Differences between computer science and statistics in the rate of forgetting

John Langford writes (in an entry linked to for other reasons by Aleks),

How many papers do you remember from 2006? 2005? 2002? 1997? 1987? 1967? One way to judge this would be to look at the citations of the papers you write—how many came from which year? For myself [Langford], the answers on recent papers are:

year 2006 2005 2002 1997 1987 1967

count 4 10 5 1 0 0

This spectrum is fairly typical of papers in general. There are many reasons that citations are focused on recent papers. . . .

Another way to study this is to look at the dates of Langford’s own most-cited papers. Doing a Google Scholar on “John Langford” yields papers from 2000, 2003, 1999, 2004, 2001, 2002, 2003, 2002, 2002, 1998, . . . Slightly earlier than the years of the papers he cites the most, but this makes sense if you think of time-censoring (older papers have had more years in which to be cited).
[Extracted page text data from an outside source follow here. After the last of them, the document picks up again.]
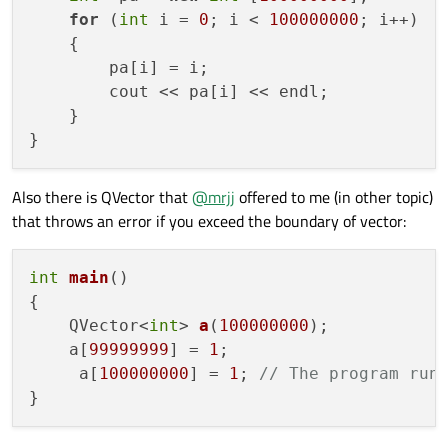
for
 (
int
 i = 
0
; i < 
100000000
; i++)

    {

        pa[i] = i;

        cout << pa[i] << endl;

    }

Also there is QVector that
@
mrjj
offered to me (in other topic)
that throws an error if you exceed the boundary of vector:
int
main
()
{

QVector<
int
> 
a
(
100000000
)
; 

    a[
99999999
] = 
1
;

     a[
100000000
] = 
1
; 
// The program run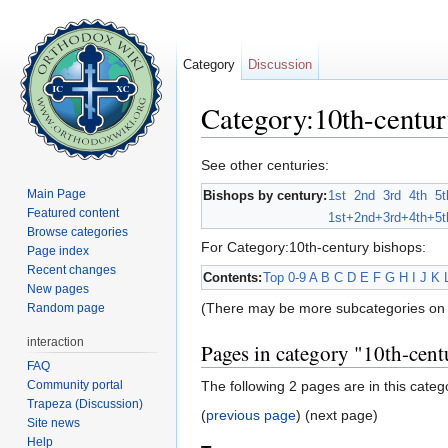
Category
Discussion
Category:10th-centur
Jump to:
navigation
,
search
See other centuries:
Main Page
Bishops by century:
1st
2nd
3rd
4th
5t
Featured content
1st+
2nd+
3rd+
4th+
5t
Browse categories
For Category:10th-century bishops:
Page index
Recent changes
Contents:
Top
0-9
A
B
C
D
E
F
G
H
I
J
K
New pages
(There may be more subcategories on 
Random page
interaction
Pages in category "10th-cent
FAQ
Community portal
The following 2 pages are in this catego
Trapeza (Discussion)
(
previous page
) (next page)
Site news
Help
Comparing computer science to statistics

Anyway, I was surprised that Langford was citing such recent papers. Just to look at some of my own recent papers, about half the papers I’m citing come from before 2000. Similarly, my own most cited papers are from 1992, 1996, 1998, 1993, 1996, 1998, 1998, 1990, . . .

This is just a sample of size 2, but based on this, let me conjecture that CS is a particularly new field, and thus the pattern John saw may be particularly strong in his field.
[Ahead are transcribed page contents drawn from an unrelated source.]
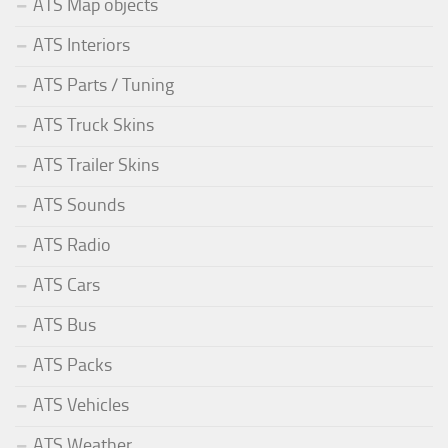
ATS Map objects
ATS Interiors
ATS Parts / Tuning
ATS Truck Skins
ATS Trailer Skins
ATS Sounds
ATS Radio
ATS Cars
ATS Bus
ATS Packs
ATS Vehicles
ATS Weather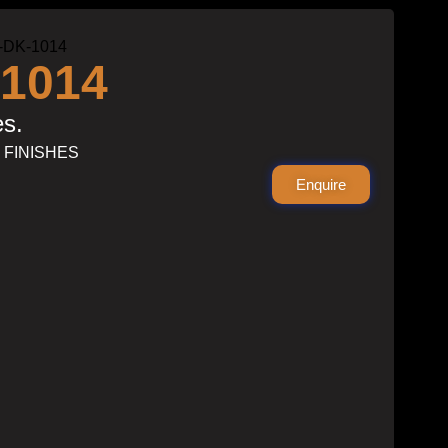
-DK-1014
1014
es.
S FINISHES
Enquire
3 thoughts on “Differences between computer science and statistics in the rate of forgetting

  1. I havent checked but in economics the bulk of the citations is of relatively recent papers (last ten years) in fact a rule of thumb I've heard before is that if more than half the papers youre citing are 10 years old or more then youre probably wasting your time.

  2. I onder about the correlation between the citation age and the average time in press in different fields. In Operations Research, I hear regular reports from faculty of manuscripts being published which were submitted 4-7 years ago….

  3. I am currently writing a review of "classical" psychometric theory which is mostly viewed to have originated with a paper by Charles Spearman in 1904, and culminated in a (in psychometrics) famous book by Lord & Novick in 1968. Even if both these publications are really long-lived in terms of being cited, it seems that most people citing them today haven't really read them. Especially the Lord and Novick book contains a lot of information which comes up now and again as "new".
    I fear that this is (in part) a result of specialization – Lord and Novick have probably had a thorough mathematical/statistical education together with their knowledge of educational/psychological assessment. Nowadays, there are many people working in the area with "only" a psychology background, and the mathematical precision is lost on them – the result is that you will often find simulation studies where some algebra would lead to far more insights.
    Thus, I would not agree that you are wasting your time when citing older papers – sometimes there is a lot of wisdom hidden there, and the really good ideas keep popping up every few decades. The difficulty seems to be to convince the reviewers…

Comments are closed.